What you return must be the exact lines of the material below, from the first through the one that has "compatibility issues when used", with no pictures and, please, nothing else.
◇ ◇ ◇ ◇
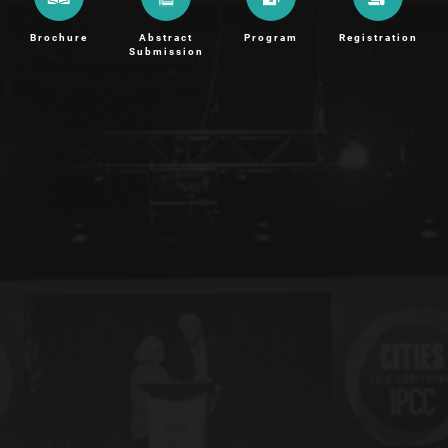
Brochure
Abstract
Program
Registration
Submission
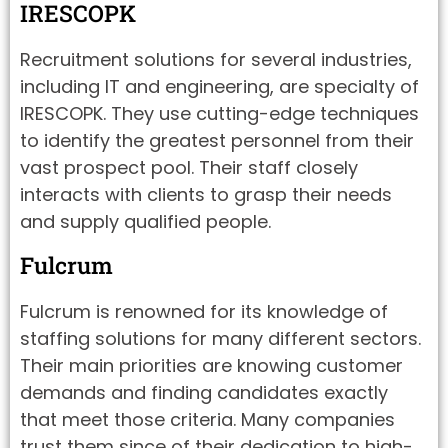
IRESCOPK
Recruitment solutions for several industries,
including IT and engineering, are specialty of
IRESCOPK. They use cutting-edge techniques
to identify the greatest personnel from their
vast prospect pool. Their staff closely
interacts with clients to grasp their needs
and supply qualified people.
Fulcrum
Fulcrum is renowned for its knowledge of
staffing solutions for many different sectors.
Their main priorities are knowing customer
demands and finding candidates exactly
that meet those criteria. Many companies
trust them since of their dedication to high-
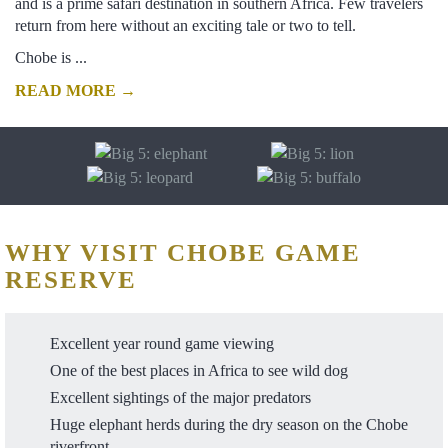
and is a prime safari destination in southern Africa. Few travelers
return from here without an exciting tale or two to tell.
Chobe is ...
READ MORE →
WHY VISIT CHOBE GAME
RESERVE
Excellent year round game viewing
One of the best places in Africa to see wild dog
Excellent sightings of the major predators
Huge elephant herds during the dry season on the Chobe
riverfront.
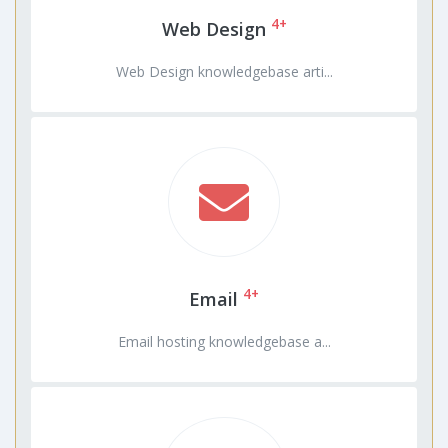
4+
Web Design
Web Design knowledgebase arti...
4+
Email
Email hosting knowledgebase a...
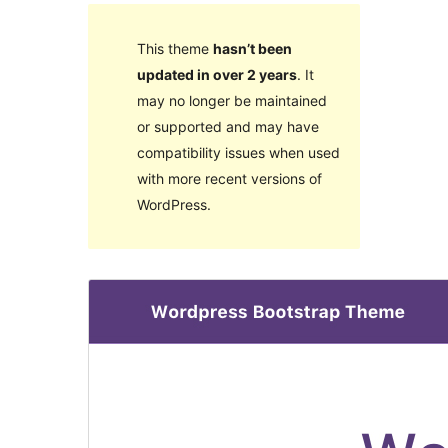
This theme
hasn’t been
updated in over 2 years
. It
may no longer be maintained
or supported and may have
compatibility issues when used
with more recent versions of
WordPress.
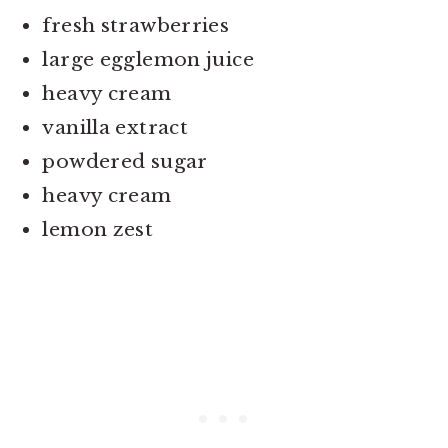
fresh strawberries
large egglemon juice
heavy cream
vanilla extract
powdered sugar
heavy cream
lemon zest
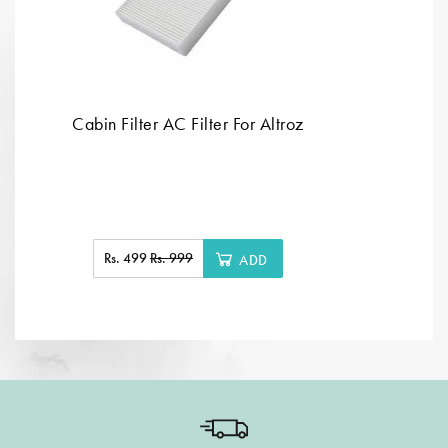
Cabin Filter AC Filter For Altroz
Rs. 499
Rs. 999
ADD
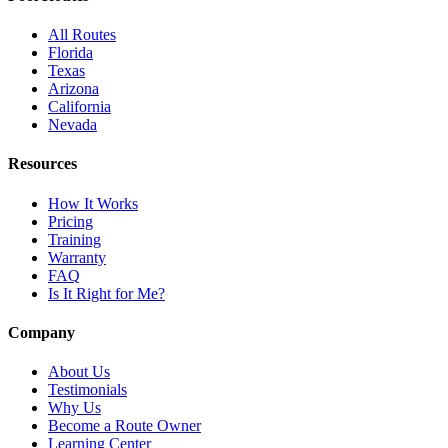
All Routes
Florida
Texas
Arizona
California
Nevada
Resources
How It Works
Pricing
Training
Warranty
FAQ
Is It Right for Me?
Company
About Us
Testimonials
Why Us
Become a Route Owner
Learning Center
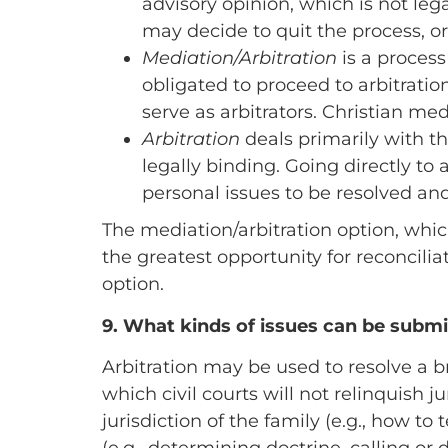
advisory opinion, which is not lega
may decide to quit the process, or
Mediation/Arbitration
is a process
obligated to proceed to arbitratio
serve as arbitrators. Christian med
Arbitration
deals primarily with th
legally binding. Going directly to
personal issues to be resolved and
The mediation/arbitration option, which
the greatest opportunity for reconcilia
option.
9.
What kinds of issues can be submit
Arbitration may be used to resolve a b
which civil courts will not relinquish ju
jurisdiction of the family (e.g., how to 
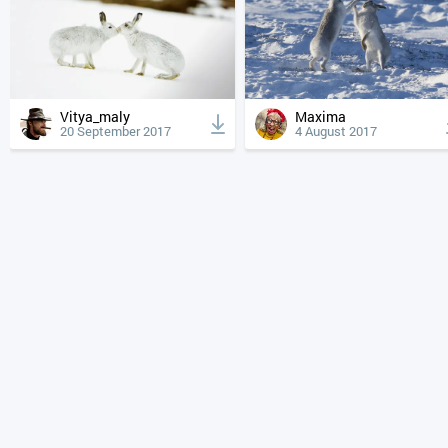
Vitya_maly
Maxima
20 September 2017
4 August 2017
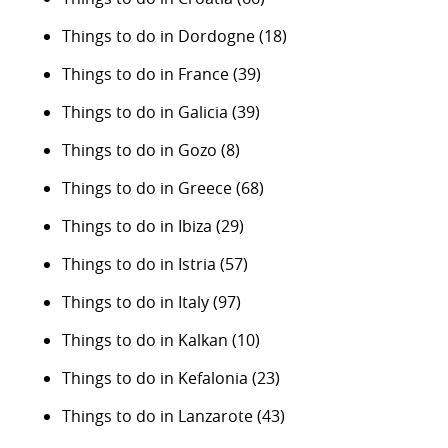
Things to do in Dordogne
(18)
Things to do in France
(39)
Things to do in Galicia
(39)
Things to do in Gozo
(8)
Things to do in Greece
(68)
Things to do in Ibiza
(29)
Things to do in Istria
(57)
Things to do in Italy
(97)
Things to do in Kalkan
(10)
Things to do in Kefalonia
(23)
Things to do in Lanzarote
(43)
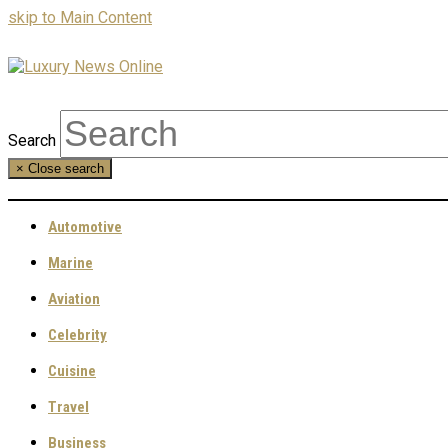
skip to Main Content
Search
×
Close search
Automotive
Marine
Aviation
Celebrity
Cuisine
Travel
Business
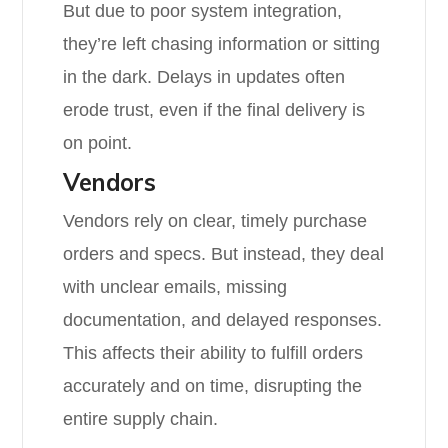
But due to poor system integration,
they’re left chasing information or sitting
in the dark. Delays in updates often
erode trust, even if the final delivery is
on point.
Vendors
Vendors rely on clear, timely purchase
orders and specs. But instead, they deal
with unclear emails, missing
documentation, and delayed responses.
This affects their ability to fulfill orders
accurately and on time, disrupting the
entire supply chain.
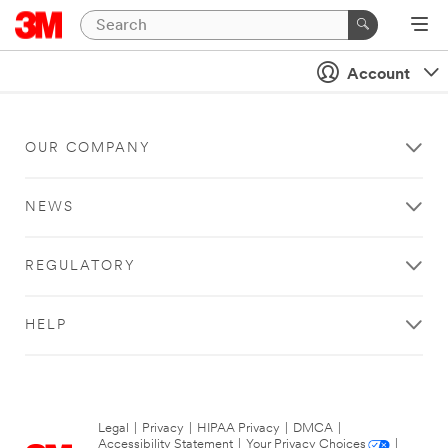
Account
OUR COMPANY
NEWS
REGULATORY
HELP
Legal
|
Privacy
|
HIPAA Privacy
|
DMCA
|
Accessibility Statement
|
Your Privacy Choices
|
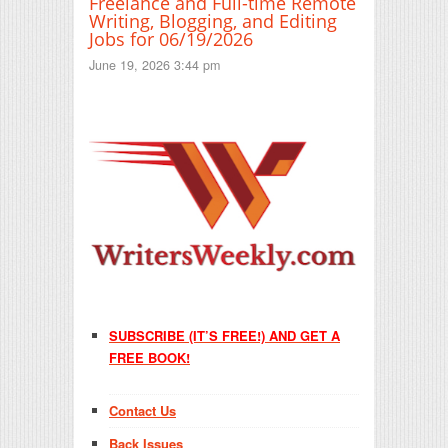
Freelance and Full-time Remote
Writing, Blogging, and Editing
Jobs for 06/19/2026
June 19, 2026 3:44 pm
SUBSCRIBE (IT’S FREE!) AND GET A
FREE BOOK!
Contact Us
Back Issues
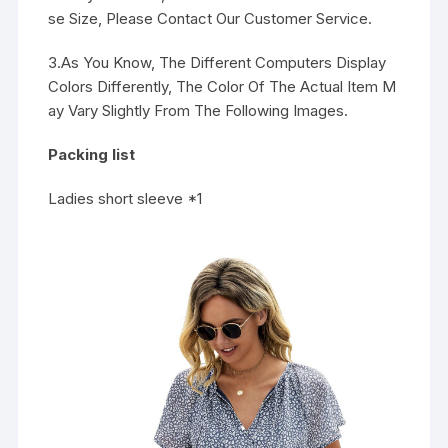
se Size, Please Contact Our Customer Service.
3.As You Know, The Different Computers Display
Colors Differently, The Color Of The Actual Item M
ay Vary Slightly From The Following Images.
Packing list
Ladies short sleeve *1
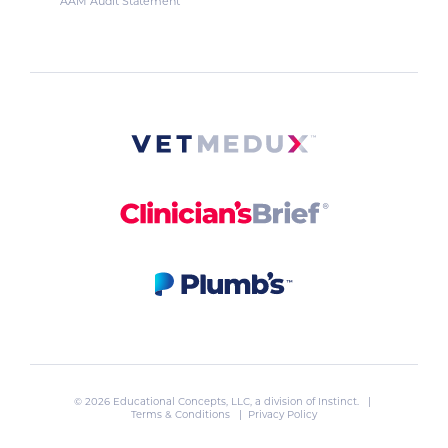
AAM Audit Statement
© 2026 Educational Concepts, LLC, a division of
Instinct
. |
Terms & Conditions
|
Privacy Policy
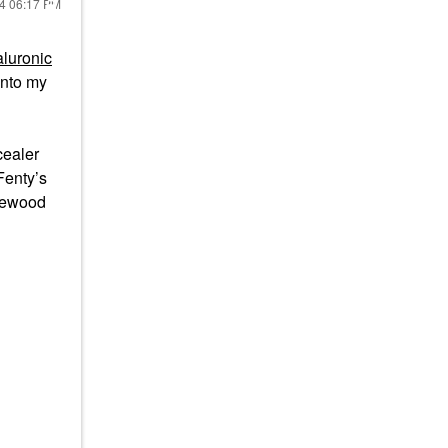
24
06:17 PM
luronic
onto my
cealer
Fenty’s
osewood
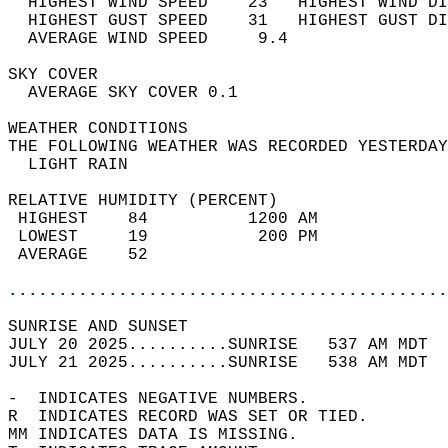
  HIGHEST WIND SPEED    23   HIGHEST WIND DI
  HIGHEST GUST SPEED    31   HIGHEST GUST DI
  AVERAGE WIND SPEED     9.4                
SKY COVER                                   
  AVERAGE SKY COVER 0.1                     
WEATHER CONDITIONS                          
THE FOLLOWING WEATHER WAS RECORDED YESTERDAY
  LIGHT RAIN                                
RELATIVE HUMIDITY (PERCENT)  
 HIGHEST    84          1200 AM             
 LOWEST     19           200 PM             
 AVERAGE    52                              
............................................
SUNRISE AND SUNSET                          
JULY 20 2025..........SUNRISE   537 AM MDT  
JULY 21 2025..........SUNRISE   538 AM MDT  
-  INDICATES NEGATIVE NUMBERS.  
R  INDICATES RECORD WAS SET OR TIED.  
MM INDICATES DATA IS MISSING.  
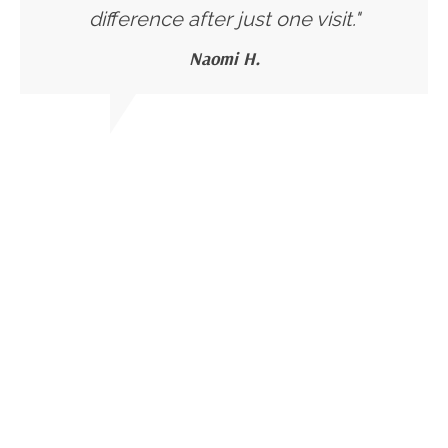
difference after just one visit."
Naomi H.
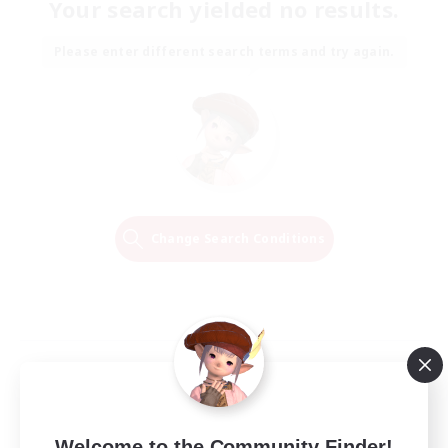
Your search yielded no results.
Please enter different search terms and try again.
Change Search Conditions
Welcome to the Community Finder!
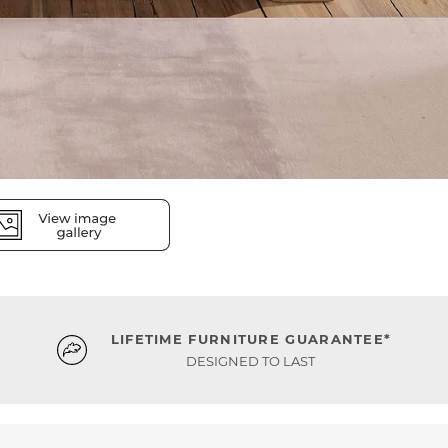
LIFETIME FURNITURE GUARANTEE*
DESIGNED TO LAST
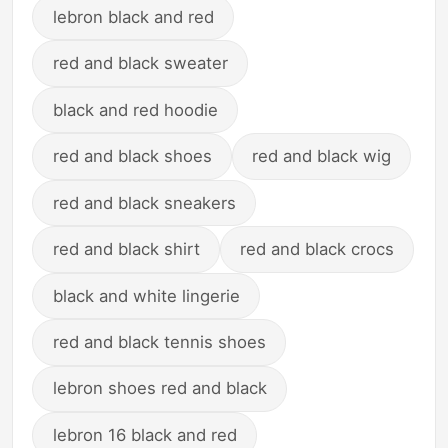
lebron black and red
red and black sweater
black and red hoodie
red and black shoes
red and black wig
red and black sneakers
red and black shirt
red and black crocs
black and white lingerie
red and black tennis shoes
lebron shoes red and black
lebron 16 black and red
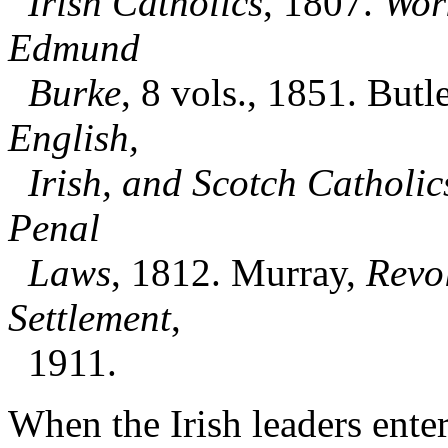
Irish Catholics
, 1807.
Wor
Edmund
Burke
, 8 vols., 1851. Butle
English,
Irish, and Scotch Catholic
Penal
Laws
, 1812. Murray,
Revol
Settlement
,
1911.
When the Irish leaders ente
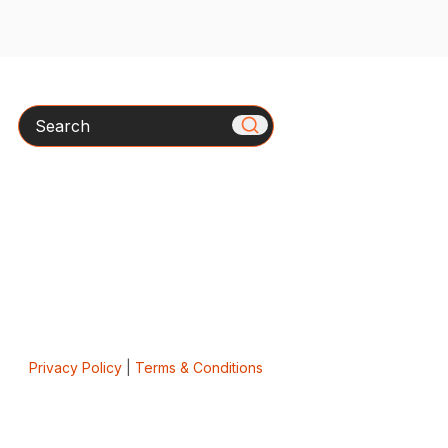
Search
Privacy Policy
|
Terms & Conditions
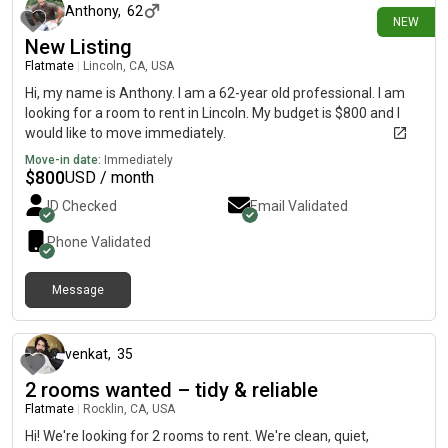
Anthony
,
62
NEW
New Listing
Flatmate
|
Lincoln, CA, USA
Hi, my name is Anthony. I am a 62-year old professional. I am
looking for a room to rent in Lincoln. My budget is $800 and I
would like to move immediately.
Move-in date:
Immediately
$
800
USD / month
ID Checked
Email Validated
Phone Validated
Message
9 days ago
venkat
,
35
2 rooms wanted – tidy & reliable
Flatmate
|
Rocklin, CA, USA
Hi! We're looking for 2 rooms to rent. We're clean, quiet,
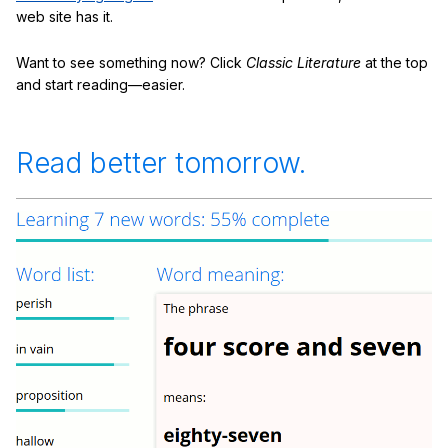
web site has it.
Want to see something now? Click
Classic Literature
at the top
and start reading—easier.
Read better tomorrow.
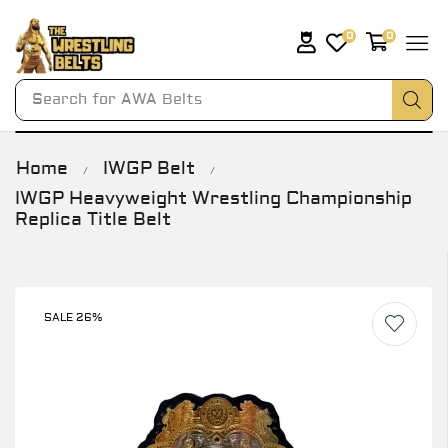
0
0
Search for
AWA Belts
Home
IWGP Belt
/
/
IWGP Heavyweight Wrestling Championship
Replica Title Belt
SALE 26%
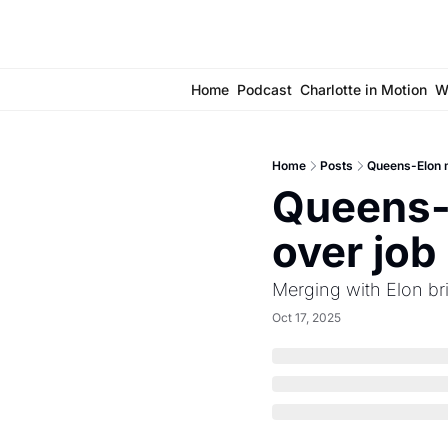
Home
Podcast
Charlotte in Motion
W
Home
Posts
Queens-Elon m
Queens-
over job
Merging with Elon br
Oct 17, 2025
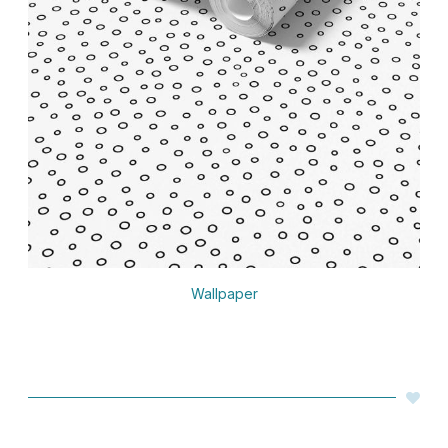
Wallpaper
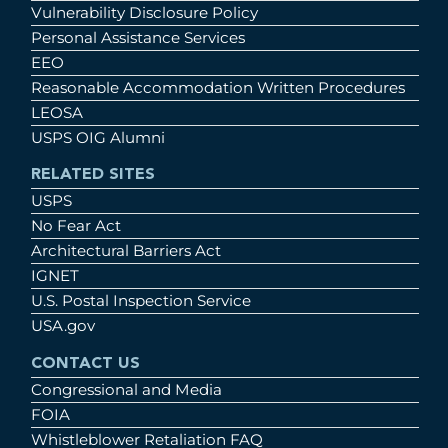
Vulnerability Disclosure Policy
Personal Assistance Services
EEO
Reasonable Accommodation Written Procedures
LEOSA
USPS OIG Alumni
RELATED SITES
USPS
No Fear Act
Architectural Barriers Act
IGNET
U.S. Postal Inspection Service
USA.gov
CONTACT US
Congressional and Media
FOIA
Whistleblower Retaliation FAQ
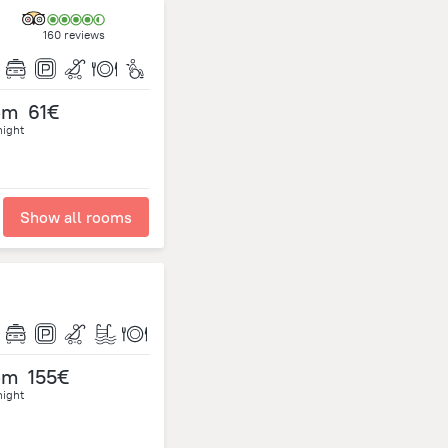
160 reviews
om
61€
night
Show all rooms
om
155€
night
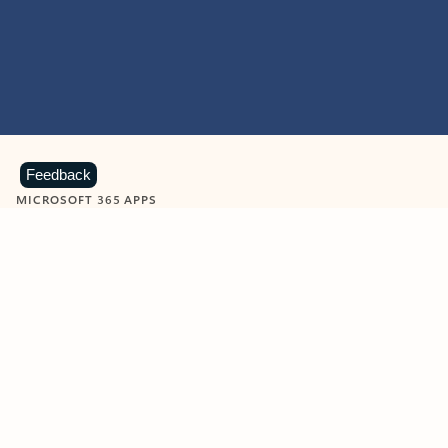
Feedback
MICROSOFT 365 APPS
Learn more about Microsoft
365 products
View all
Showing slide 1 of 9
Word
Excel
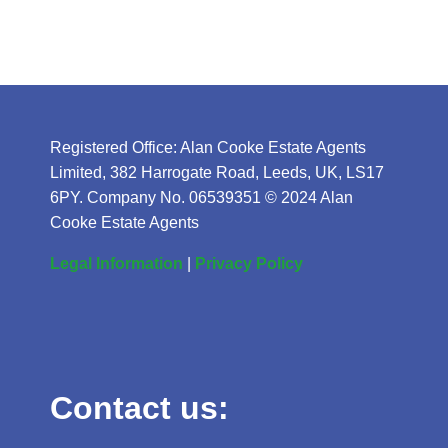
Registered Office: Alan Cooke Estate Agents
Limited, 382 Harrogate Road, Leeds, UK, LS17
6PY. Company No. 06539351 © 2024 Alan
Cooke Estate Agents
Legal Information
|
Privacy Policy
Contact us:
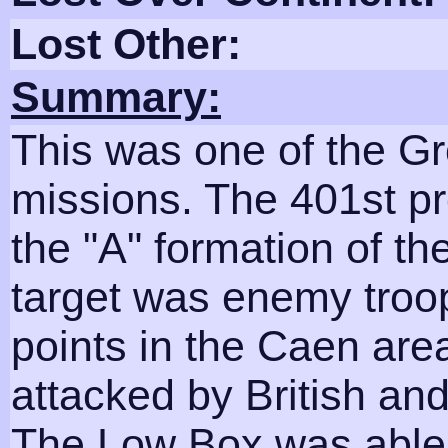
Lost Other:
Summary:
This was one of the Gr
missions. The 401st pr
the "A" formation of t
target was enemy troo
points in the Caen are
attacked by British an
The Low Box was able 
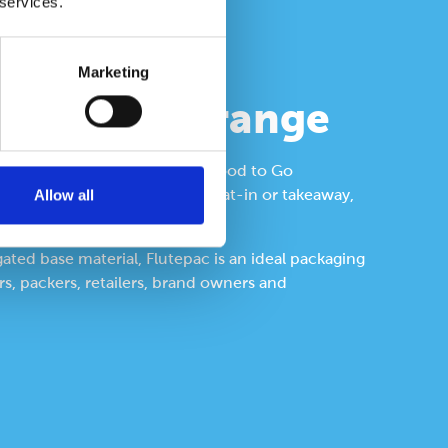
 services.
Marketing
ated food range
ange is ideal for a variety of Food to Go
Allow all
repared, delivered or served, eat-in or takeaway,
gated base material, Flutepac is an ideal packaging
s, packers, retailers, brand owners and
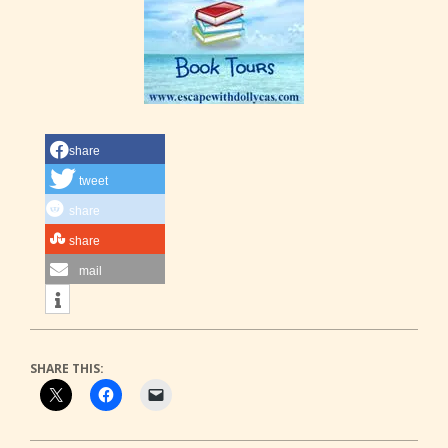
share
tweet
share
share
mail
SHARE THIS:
◇ ◇ ◇ ◇
Result:
Brochure
Abstract
Program
Registration
Submission
IRESCOPK
Recruitment solutions for several industries,
including IT and engineering, are specialty of
IRESCOPK. They use cutting-edge techniques
to identify the greatest personnel from their
vast prospect pool. Their staff closely
interacts with clients to grasp their needs
and supply qualified people.
Fulcrum
Fulcrum is renowned for its knowledge of
staffing solutions for many different sectors.
Their main priorities are knowing customer
demands and finding candidates exactly
that meet those criteria. Many companies
trust them since of their dedication to high-
and is a prime safari destination in southern Africa. Few travelers
return from here without an exciting tale or two to tell.
Chobe is ...
READ MORE →
WHY VISIT CHOBE GAME
RESERVE
Excellent year round game viewing
One of the best places in Africa to see wild dog
Excellent sightings of the major predators
Huge elephant herds during the dry season on the Chobe
riverfront.
4+
Web Design
Web Design knowledgebase arti...
4+
Email
Email hosting knowledgebase a...
This theme
hasn’t been
updated in over 2 years
. It
may no longer be maintained
or supported and may have
compatibility issues when used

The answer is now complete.